A CV is used when applying for:

  • Graduate school
  • Academic (research and teaching) positions in a four-year university, state college, community college, or liberal arts college
  • Fellowships and scholarships
  • Research funding and grants

Although largely the same format for all academic positions, there is some variation and a difference on emphasis for a CV depending on the type of institution you’re applying to (e.g. community college vs. four-year university).  Your CV will be the first of many supporting documents you'll need for going on the job market, especially in academia. One of the primary functions of a CV is to provide a succinct chronicle of your past experience and training.
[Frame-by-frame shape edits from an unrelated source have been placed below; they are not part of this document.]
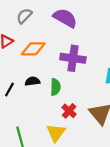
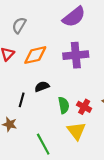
purple semicircle: (65, 18) -> (74, 17), moved, turned 125
green semicircle: (55, 87) -> (64, 105), moved

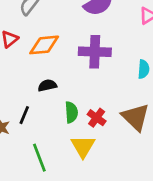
black line: (22, 100) -> (24, 115), moved

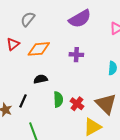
purple cross: (95, 52) -> (76, 55), size x0.6
yellow triangle: (83, 146) -> (92, 127), moved, turned 30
Emphasis on when to use a CV and which sections depends upon the type of institution you are applying to.  For example,

CV Image

  • A CV for a Community College would emphasize teaching over research, pedagogical training and qualifications as a generalist as well as academic service, mentoring and work with undergraduate students. The Teaching Experience section on your CV will follow the Education section and include details about your particular role (e.g., Adjunct, Lead Teaching Assistant, Teaching Assistant) as well as a list of all of the courses (by course title, not course number) you have taught or supported. The Teaching Experience section may include lecture materials you have presented, class size, lab responsibilities, etc. Teaching-focused community college CVs may also have a research section but will include limited detail.
  • A CV for a Comprehensive (State) School or Liberal Arts College emphasizes a balance of teaching and research, thus will include equal emphasis on the research and teaching sections.
  • A CV for a Four-Year University emphasizes academic accomplishments, scholarly productivity, research experience, technical expertise, successful grant writing and collaboration potential. The emphasis for a tier one research institution will be placed on the research section, with a less prominent section on teaching and mentoring experience. The Research Experience section should follow the Education Section.